▶ [What is needed]:
Lift out, unaltered, the lines of the material below between the line holding "ремешка не снимая маску с головы." and the line holding "Прозрачный силикон", counting both.

Records for processing Block Start

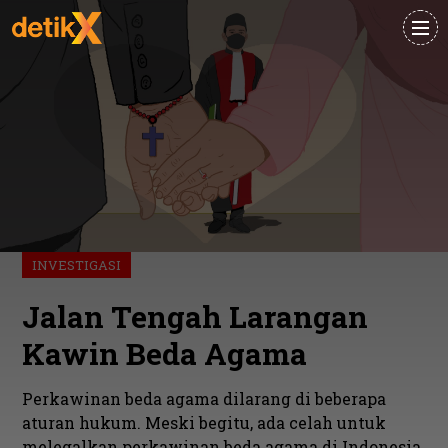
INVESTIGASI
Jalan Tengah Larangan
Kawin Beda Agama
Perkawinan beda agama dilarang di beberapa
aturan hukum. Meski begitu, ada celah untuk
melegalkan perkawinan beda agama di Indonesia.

Records for processing Block End
Records for processing Block Start

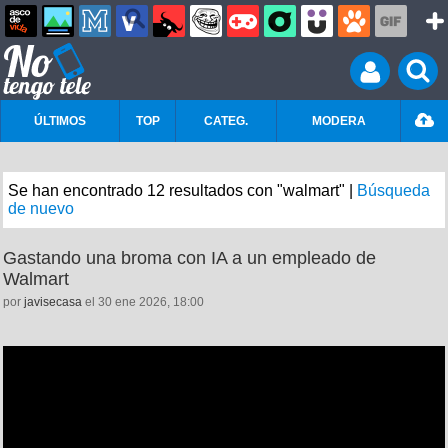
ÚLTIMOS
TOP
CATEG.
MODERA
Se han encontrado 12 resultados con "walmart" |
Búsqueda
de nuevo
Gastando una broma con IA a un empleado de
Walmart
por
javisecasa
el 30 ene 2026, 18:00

Records for processing Block End
Records for processing Block Start

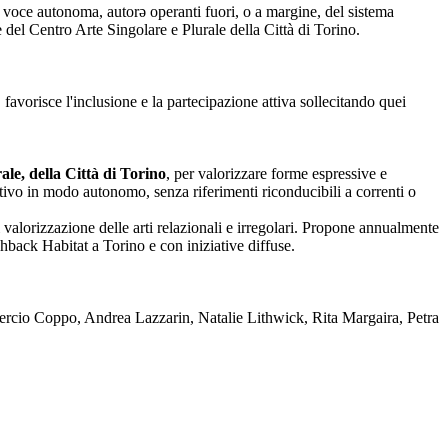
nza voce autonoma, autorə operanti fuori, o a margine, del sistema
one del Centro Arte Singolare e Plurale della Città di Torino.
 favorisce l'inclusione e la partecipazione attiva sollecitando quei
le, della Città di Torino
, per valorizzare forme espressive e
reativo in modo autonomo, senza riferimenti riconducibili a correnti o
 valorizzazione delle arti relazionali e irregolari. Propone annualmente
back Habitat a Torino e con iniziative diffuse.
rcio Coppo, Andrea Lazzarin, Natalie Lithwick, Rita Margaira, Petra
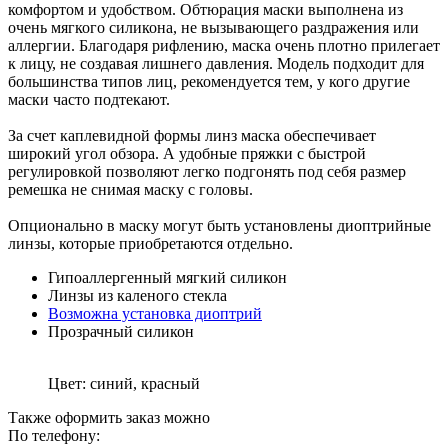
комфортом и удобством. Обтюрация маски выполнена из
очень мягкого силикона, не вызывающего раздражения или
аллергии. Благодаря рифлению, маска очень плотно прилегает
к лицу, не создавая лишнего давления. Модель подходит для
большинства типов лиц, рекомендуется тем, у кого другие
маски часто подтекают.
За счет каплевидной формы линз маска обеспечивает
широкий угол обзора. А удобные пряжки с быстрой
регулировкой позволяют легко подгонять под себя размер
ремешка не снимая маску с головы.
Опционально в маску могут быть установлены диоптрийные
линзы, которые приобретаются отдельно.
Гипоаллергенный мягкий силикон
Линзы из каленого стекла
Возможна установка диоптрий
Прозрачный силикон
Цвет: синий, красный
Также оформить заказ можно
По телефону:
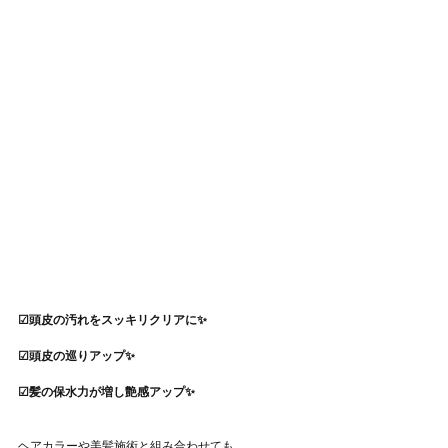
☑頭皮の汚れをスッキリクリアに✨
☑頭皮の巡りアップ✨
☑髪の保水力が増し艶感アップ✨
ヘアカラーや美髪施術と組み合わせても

Records for processing Block End

▶ [Task output]:
ремешка не снимая маску с головы.
Опционально в маску могут быть установлены диоптрийные
линзы, которые приобретаются отдельно.
Гипоаллергенный мягкий силикон
Линзы из каленого стекла
Возможна установка диоптрий
Прозрачный силикон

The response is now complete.